Task to carry out | Isolate every line in the records below with "alebo" in it.

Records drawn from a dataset

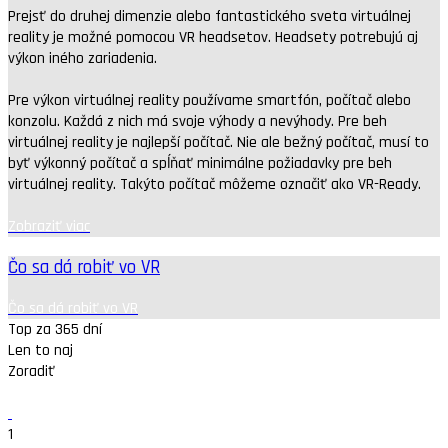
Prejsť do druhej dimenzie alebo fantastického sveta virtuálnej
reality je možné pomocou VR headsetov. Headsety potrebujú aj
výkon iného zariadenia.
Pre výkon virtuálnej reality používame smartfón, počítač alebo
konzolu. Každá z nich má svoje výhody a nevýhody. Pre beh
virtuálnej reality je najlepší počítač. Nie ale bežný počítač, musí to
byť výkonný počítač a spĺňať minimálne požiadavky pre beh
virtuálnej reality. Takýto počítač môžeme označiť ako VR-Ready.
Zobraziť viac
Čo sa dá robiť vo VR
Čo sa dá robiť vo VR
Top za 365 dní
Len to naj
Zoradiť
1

---

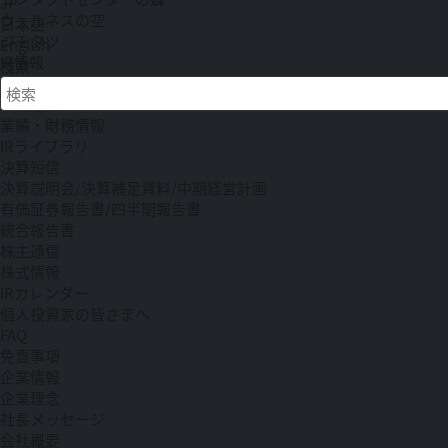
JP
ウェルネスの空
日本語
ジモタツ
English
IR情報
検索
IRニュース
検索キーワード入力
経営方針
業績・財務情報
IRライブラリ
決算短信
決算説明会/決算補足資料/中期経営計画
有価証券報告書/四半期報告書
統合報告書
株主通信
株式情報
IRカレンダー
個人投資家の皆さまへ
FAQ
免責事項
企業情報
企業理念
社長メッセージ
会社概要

Completed exercise |
Prejsť do druhej dimenzie alebo fantastického sveta virtuálnej
Pre výkon virtuálnej reality používame smartfón, počítač alebo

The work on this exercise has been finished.